Apremilast (“Otezla ® ”) is an oral PDE4 inhibitor, indicated for the treatment of moderate to severe chronic plaque psoriasis in adult patients who failed to respond to or who have a contraindication to, or are intolerant to other systemic therapies including cyclosporine, methotrexate or psoralen and ultraviolet-A light (PUVA) . It should be initiated by specialists experienced in the diagnosis and treatment of psoriasis or psoriatic arthritis. The dose has to be titrated up gradually from 10 mg OD up to 30 mg BD over a week. During pivotal trials the greatest improvement was observed within the first 24 weeks of treatment. Side effects of apresilast in psoriasis clinical studies included nausea and vomiting (in up to 30% of patients), depression, weight loss, diarrhoea, upper respiratory tract infection and headache. It is not licensed for children under the age of 18 years and cannot be used in pregnancy.
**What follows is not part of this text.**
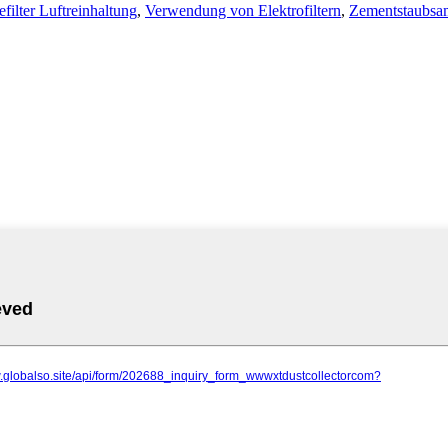
ilter Luftreinhaltung
,
Verwendung von Elektrofiltern
,
Zementstaubsa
If patients do not respond to these treatments they may be eligible for the newer, more expensive biological treatments such as TNF-alpha antagonist. These are large molecules and most are given by subcutaneous injections at home or IV infusions in hospital every few weeks. Their introduction has revolutionised the management of severe psoriasis in recent years.
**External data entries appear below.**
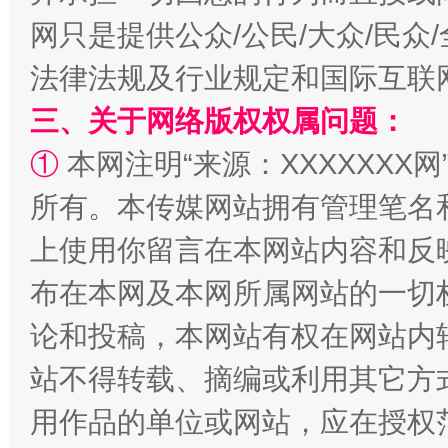
网只是提供公众/公民/大众/民
法律法规及行业规定和国际互联
三、关于网络版权权属问题：
扯下公款旅游的“隐身衣”
如何以同
①
本网注明“来源：XXXXXXX网
所有。本传媒网站拥有管理笔名
上使用你留言在本网站内容和反
布在本网及本网所属网站的一切
论和投稿，本网站有权在网站内
站不得转载、摘编或利用其它方
用作品的单位或网站，应在授权
“蜀中异人”王建安的艺术幻境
Biological therapy (also known as targeted immune modulators ) has developed at a remarkable rate with indications for a range of diseases within gastroenterology, rheumatology, dermatology, oncology and ophthalmology. Biologic agents are a set of engineered proteins that possess pharmacologic activity and can be extracted from animal tissue or, much more commonly, synthesised in large quantities through recombinant DNA techniques . Biologic molecules (antibodies, fusion proteins or recombinant cytokines) can be designed to either mimic the actions of normal human proteins or to interact with circulating proteins or cellular receptors to modify the immune responses in psoriasis [9].

Biologics used to treat psoriasis include adalimumab (“Humira®”), etanercept (“Enbrel®”), infliximab (“Remicade®”), secukinumab (“Cosentyx®”), and ustekinumab (“Stelara®”). Because they are very expensive and may cause immunosuppression, these biological therapies are restricted to hospital use only and are used only in severe, extensive, resistant psoriasis and in psoriatic arthritis.

7 Conclusion

Psoriasis can run an unpredictable course. Some patients can get one, self limiting break out of the rash which may never recur again. Others can have chronic or relapsing flare-ups of their psoriasis all their life. Psoriasis may be very limited and mild in some patients, yet extensive and severe in others. Although there is as yet no cure for psoriasis, almost all patients can be managed by simple topical treatments at home while some require hospital based treatment such as UVL or systemic therapies. The improved understanding of the pathophysiology of psoriasis has led to the development of a number of targeted biological treatments which are extremely effective. Many of these new therapies are very expensive and can have unpredictable side effects, especially in relation to their immunosuppressive effects.

It is important to reassure patients that psoriasis is not contagious, infectious or cancerous but, most of all, that is a chronic condition.

Patients with psoriasis have a higher incidence of obesity, hypertension, hypercholesterolaemia, diabetes, heart disease, depression, and the metabolic syndrome and they should be screened for these conditions. Care should be taken on the choice of medications for these conditions as some may precipitate or aggravate psoriasis.